Tom Cruise had it in the Top Gun, Color of Money, Rain Man, Nicole Kidman era. He was the biggest star going but everything after The Firm has really been an overall downward trajectory, punctuated with the odd positive blip (Magnolia). The TSN turning point, where Tom Cruise lost it, is that "You can't handle the Truth!" scene in A Few Good Men where Jack Nicholson schools him. It was more than acting, he got outclassed.

Well, everyone's favourite Scientologist (because really, John Travolta is a joke) is back at it this week in Rock of Ages, a movie based on an off-on Broadway musical, based on an free-spirited era the likes of which we will probably never see again (thanks AIDS, way to go).

Full disclosure — I haven't seen Rock Of Ages, and I don't intend to. Musicals belong on the stage and then only barely (sure Moulin Rouge is cool but I enjoy it just as much on 'mute'). To me, film musicals are a garbage-strewn miscarriage of the cinematic arts but as a generation raised on So you Wanna be America's Next Top Glee Idol comes of age, this pandering form of entertainment seems to be getting more popular.

This week it's '80s rock, and hair metal especially, getting bleached at the multiplex as Cruise plays Stacee Jaxx, a bad-boy rock star back on Sunset Strip for one big show while a few starry-eyed up-and-comers dream of making it big together. Add in a dozen or so B-rated '80s tunes, some choreographed dance numbers, the thinnest of plots, a PG rating and a clogged roster of big-name actors (and that smug bastard Paul Giamatti) and you've got a slap in the face to anyone who cares or knows or misses or loves real, dirty, whiskey-soaked, stripper-friendly cock rock.

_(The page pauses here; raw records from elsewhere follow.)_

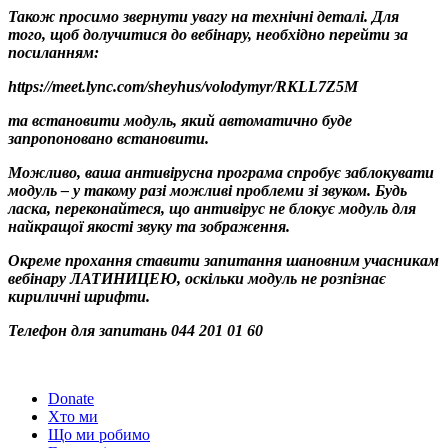
Також просимо звернути увагу на технічні деталі. Для
того, щоб долучитися до вебінару, необхідно перейти за
посиланням:
https://meet.lync.com/sheyhus/volodymyr/RKLL7Z5M
та встановити модуль, який автоматично буде
запропоновано встановити.
Можливо, ваша антивірусна програма спробує заблокувати
модуль – у такому разі можливі проблеми зі звуком. Будь
ласка, переконайтеся, що антивірус не блокує модуль для
найкращої якості звуку та зображення.
Окреме прохання ставити запитання шановним учасникам
вебінару ЛАТИНИЦЕЮ, оскільки модуль не розпізнає
кириличні шрифти.
Телефон для запитань 044 201 01 60
Donate
Хто ми
Що ми робимо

Perhaps I'm being bitter because I'm old and Sick Boy's right — I lost it, and I'll never get those grade school Crüe/GnR years back. Apparently Tom Cruise isn't even that bad in Rock of Ages and Julianne Hough (from the Footloose remake) is as smoking hot as ever, but nostalgia and celebrity karaoke are not enough to get me out to see a musical and they won't be enough to carry this film anywhere. You can tell it takes itself too seriously, when hair metal is supposed to be irresponsible fun. Wait for the The Dirt, based on the Mötley Crüe book, if you want to watch a real rock and roll flick. This shit is for kooks.

Adam Sandler is another legend whose artistic output lately resembles the inside of a music-festival Port-a-Potty but That's My Boy looks like a positive blip. Sandler stars as an aging, rock-loving manchild who achieved fame as a youth by impregnating his hot math teacher (she went to jail, he did a shitty job raising their kid).

Years later, and facing IRS trouble, Sandler seeks out his estranged (and successful) son (Andy Samberg) who is about to get married and start a real life with hot-ass Leighton Meester. Various odd-couple, bad-parent, sometimes-funny hijinks ensue.

Samberg (Hot Rod) is leaving Saturday Night Live after seven years. Sandler made a similar career move and became a comedic legend, because back then he had it. What real-life wisdom can he impart to Samberg? Is it possible to stay cool forever? Or do we just get old and eventually can't hack it anymore, as Sick Boy says? The answer is to rage while you're young and rock on.